Algorithm identifies patients best suited for antidepressants
McLean Hospital researchers have completed a study that sought to determine which individuals with depression are best suited for antidepressant medications. Their findings, published in Psychological Medicine on July 2, 2018, have led to the development of a statistical algorithm that identifies patients who may best respond to antidepressants—before they begin treatment.
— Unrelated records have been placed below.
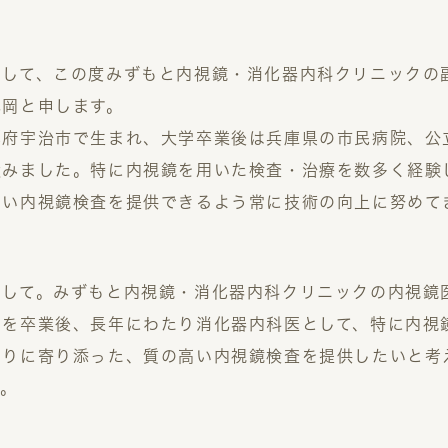
まして、この度みずもと内視鏡・消化器内科クリニックの
北岡と申します。
都府宇治市で生まれ、大学卒業後は兵庫県の市民病院、公
積みました。特に内視鏡を用いた検査・治療を数多く経験
高い内視鏡検査を提供できるよう常に技術の向上に努めて
まして。みずもと内視鏡・消化器内科クリニックの内視鏡
学を卒業後、長年にわたり消化器内科医として、特に内視
とりに寄り添った、質の高い内視鏡検査を提供したいと考
す。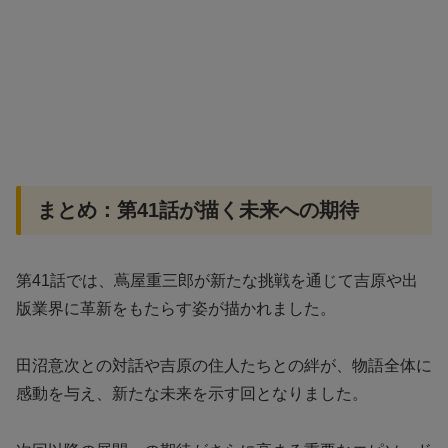
まとめ：第41話が描く未来への期待
第41話では、蔦屋重三郎が新たな挑戦を通じて吉原や出
版業界に革新をもたらす姿が描かれました。
田沼意次との対話や吉原の住人たちとの絆が、物語全体に
感動を与え、新たな未来を示す回となりました。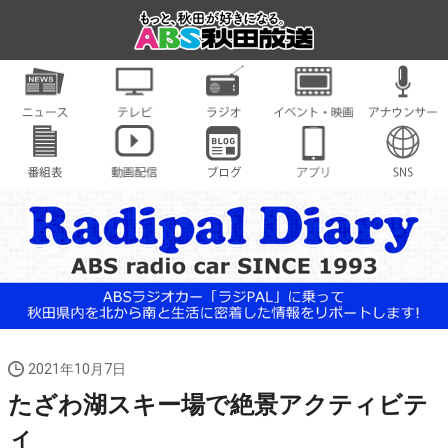
2021年10月7日
たざわ湖スキー場で絶景アクティビテ
ィ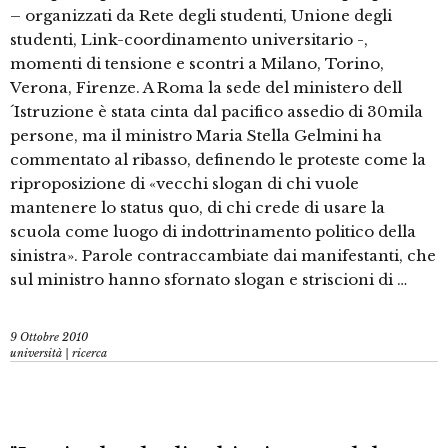
– organizzati da Rete degli studenti, Unione degli
studenti, Link-coordinamento universitario -,
momenti di tensione e scontri a Milano, Torino,
Verona, Firenze. A Roma la sede del ministero dell
´Istruzione è stata cinta dal pacifico assedio di 30mila
persone, ma il ministro Maria Stella Gelmini ha
commentato al ribasso, definendo le proteste come la
riproposizione di «vecchi slogan di chi vuole
mantenere lo status quo, di chi crede di usare la
scuola come luogo di indottrinamento politico della
sinistra». Parole contraccambiate dai manifestanti, che
sul ministro hanno sfornato slogan e striscioni di …
9 Ottobre 2010
università | ricerca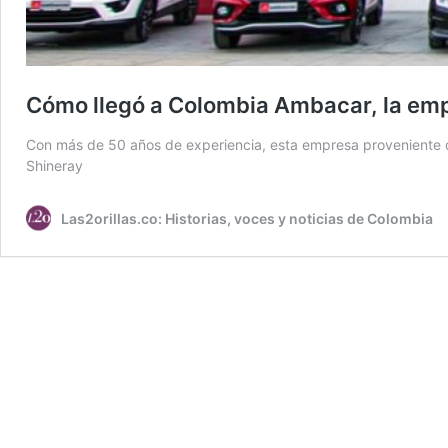
Cómo llegó a Colombia Ambacar, la emp
Con más de 50 años de experiencia, esta empresa proveniente de
Shineray
Las2orillas.co: Historias, voces y noticias de Colombia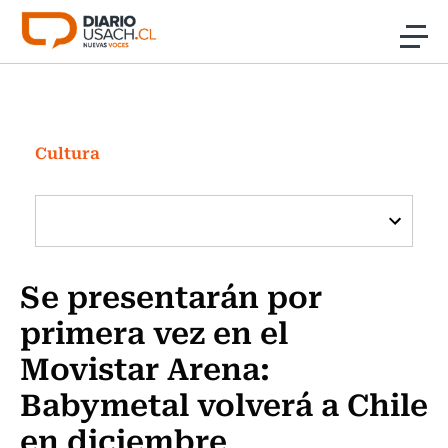
Click acá para ir directamente al contenido
Noticias
Investigación
Cultura
Cultura
Programas Radio y TV Usach
Se presentarán por
primera vez en el
Movistar Arena:
Babymetal volverá a Chile
en diciembre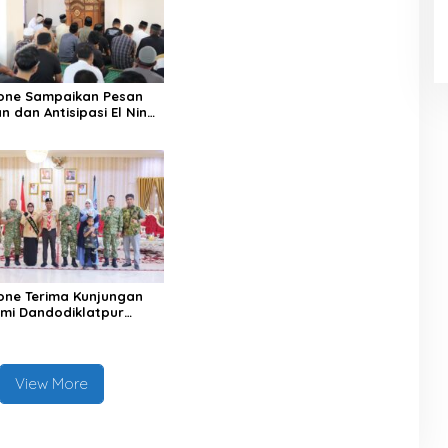
Satu Data
one Sampaikan Pesan
 dan Antisipasi El Nino
one Terima Kunjungan
hmi Dandodiklatpur
XIV/Hasanuddin
View More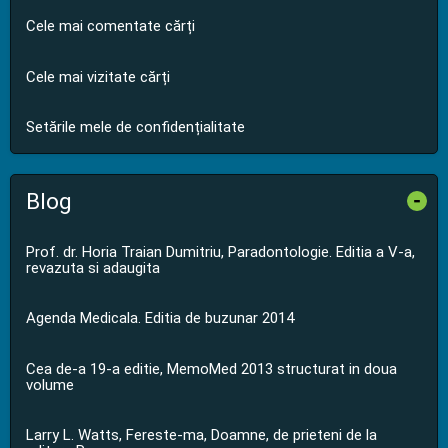
Cele mai comentate cărți
Cele mai vizitate cărți
Setările mele de confidențialitate
Blog
-
Prof. dr. Horia Traian Dumitriu, Paradontologie. Editia a V-a,
revazuta si adaugita
Agenda Medicala. Editia de buzunar 2014
Cea de-a 19-a editie, MemoMed 2013 structurat in doua
volume
Larry L. Watts, Fereste-ma, Doamne, de prieteni de la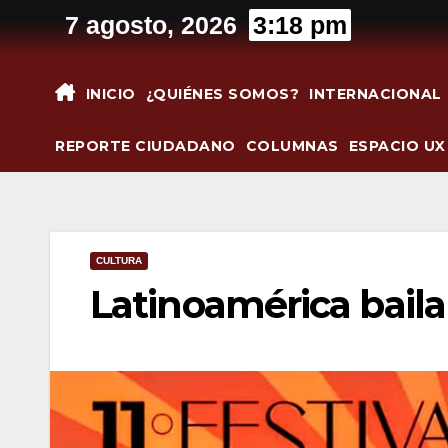
Saltar
7 agosto, 2026
3:18 pm
al
contenido
INICIO
¿QUIÉNES SOMOS?
INTERNACIONAL
REPORTE CIUDADANO
COLUMNAS
ESPACIO UX
CULTURA
Latinoamérica baila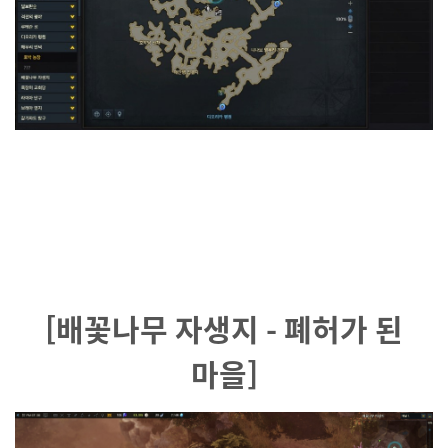
[배꽃나무 자생지 - 폐허가 된
마을]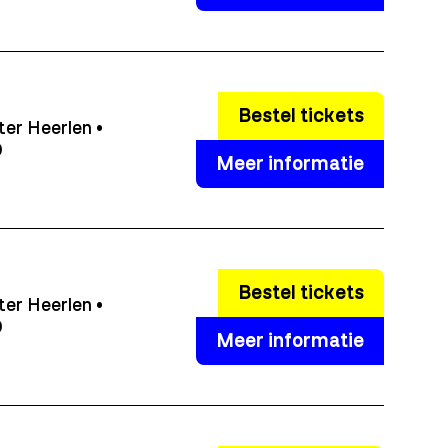
Bestel tickets
er Heerlen •
0
Meer informatie
Bestel tickets
er Heerlen •
0
Meer informatie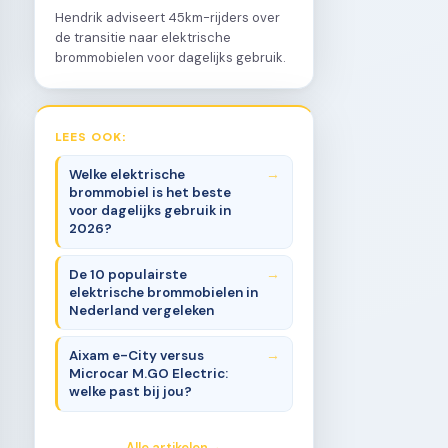
Hendrik adviseert 45km-rijders over
de transitie naar elektrische
brommobielen voor dagelijks gebruik.
LEES OOK:
Welke elektrische
brommobiel is het beste
voor dagelijks gebruik in
2026?
De 10 populairste
elektrische brommobielen in
Nederland vergeleken
Aixam e-City versus
Microcar M.GO Electric:
welke past bij jou?
Alle artikelen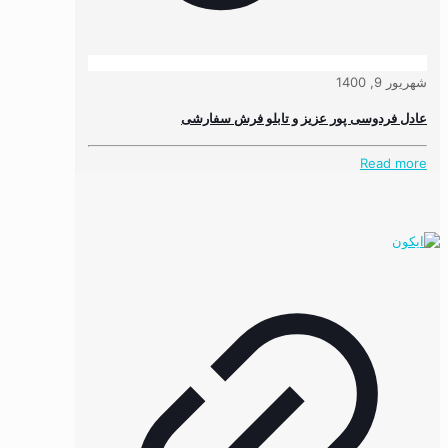
شهریور 9, 1400
عادل فردوسی پور عزیز و تابلو فرش سفارشی
Read more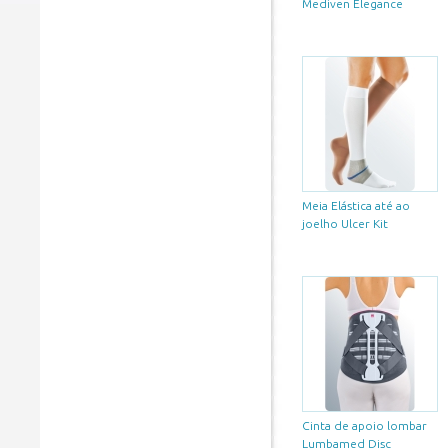
Mediven Elegance
Meia Elástica até ao
joelho Ulcer Kit
Cinta de apoio lombar
Lumbamed Disc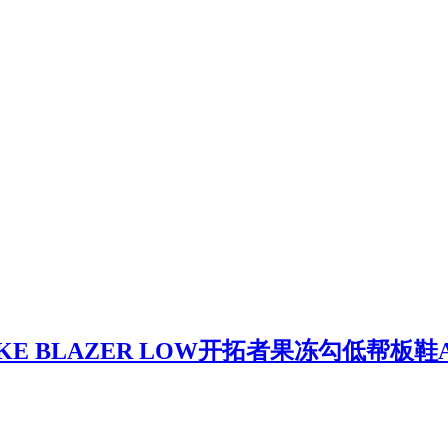
 BLAZER LOW开拓者果冻勾低帮板鞋AV9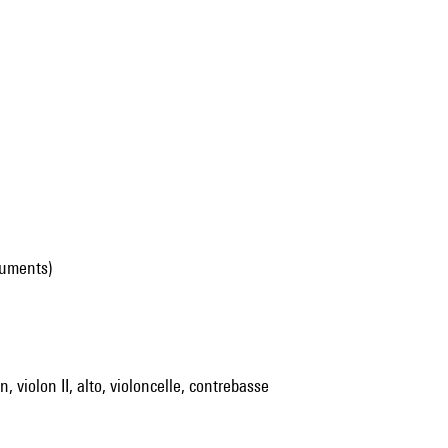
ruments)
, violon II, alto, violoncelle, contrebasse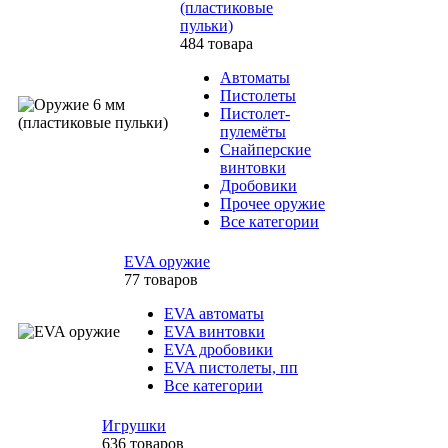
(пластиковые
пульки)
484 товара
Автоматы
Пистолеты
Пистолет-
пулемёты
Снайперские
винтовки
Дробовики
Прочее оружие
Все категории
EVA оружие
77 товаров
EVA автоматы
EVA винтовки
EVA дробовики
EVA пистолеты, пп
Все категории
Игрушки
636 товаров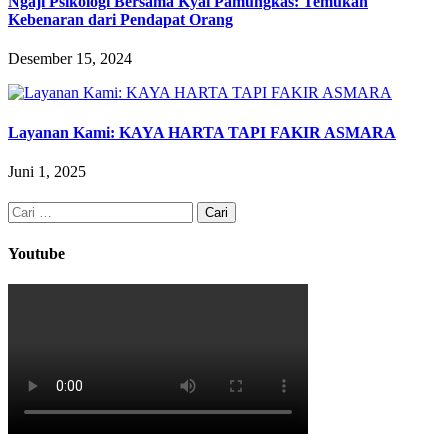
Ngaji Psikologi Bersama Kyai Pamungkas: Temukan
Kebenaran dari Pendapat Orang
Desember 15, 2024
Layanan Kami: KAYA HARTA TAPI FAKIR ASMARA
Juni 1, 2025
Cari
untuk:
Youtube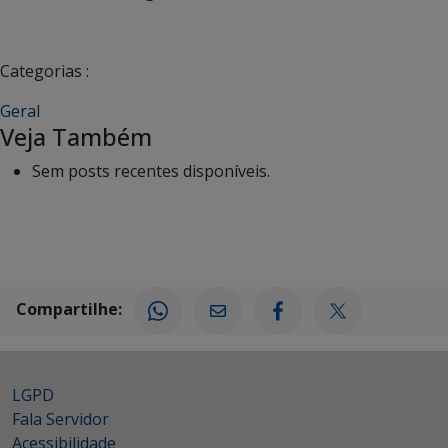
Categorias :
Geral
Veja Também
Sem posts recentes disponíveis.
Compartilhe:
LGPD
Fala Servidor
Acessibilidade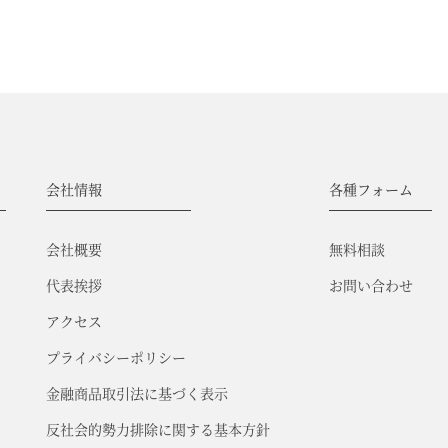
会社情報
各種フォーム
会社概要
無料相談
代表挨拶
お問い合わせ
アクセス
プライバシーポリシー
金融商品取引法に基づく表示
反社会的勢力排除に関する基本方針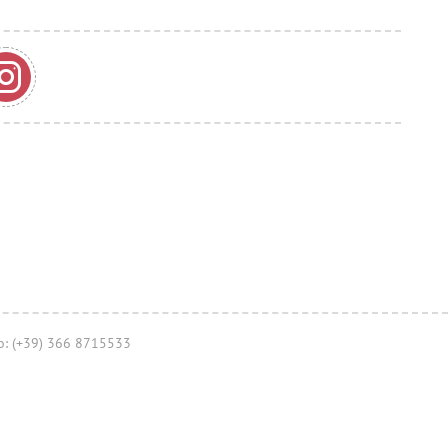
no: (+39) 366 8715533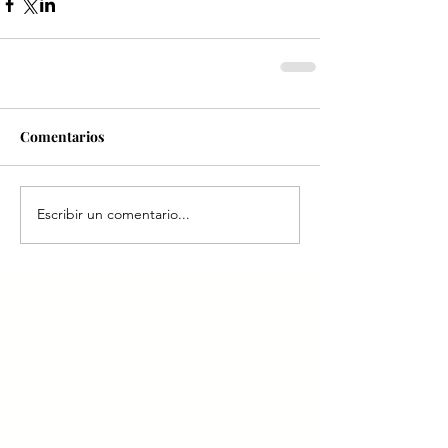
Comentarios
Escribir un comentario...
Christian A. Webb, Ph.D., director of the Treatment and Etiology of Depression in Youth Laboratory at McLean Hospital, is one of the study's coauthors, along with Diego A. Pizzagalli, Ph.D., director of McLean's Center for Depression, Anxiety and Stress Research. Webb explained how their paper, "Personalized Prediction of Antidepressant v. Placebo Response: Evidence from the EMBARC Study," grew from data derived from a large and recently completed multi-site clinical trial of antidepressant medications called Establishing Moderators and Biosignatures of Antidepressant Response in Clinical Care (EMBARC). Demographic and clinical characteristics of individuals who took part in the EMBARC study were collected prior to the start of treatment by the study team across four sites (Columbia University, Massachusetts General Hospital, the University of Michigan, and UT Southwestern Medical Center). Participants were also administered computer-based tasks.
Using this information, Webb and his colleagues developed an algorithm predicting that approximately one-third of individuals would derive a meaningful therapeutic benefit from antidepressant medications relative to placebo. In the study, participants were randomly assigned to a common antidepressant medication or a placebo pill.
The results, Webb said, were like many previous clinical trials in that "we found relatively little difference in average symptom improvement between those individuals randomly assigned to the medication vs. placebo." However, he explained, "for the one-third of individuals predicted to be better suited to antidepressants, they had significantly better outcomes if they happened to be assigned to the medication rather than the placebo." The latter group of patients were characterized by higher depression severity and negative emotionality, were older, more likely to be employed, and exhibited better cognitive control on a computerized task.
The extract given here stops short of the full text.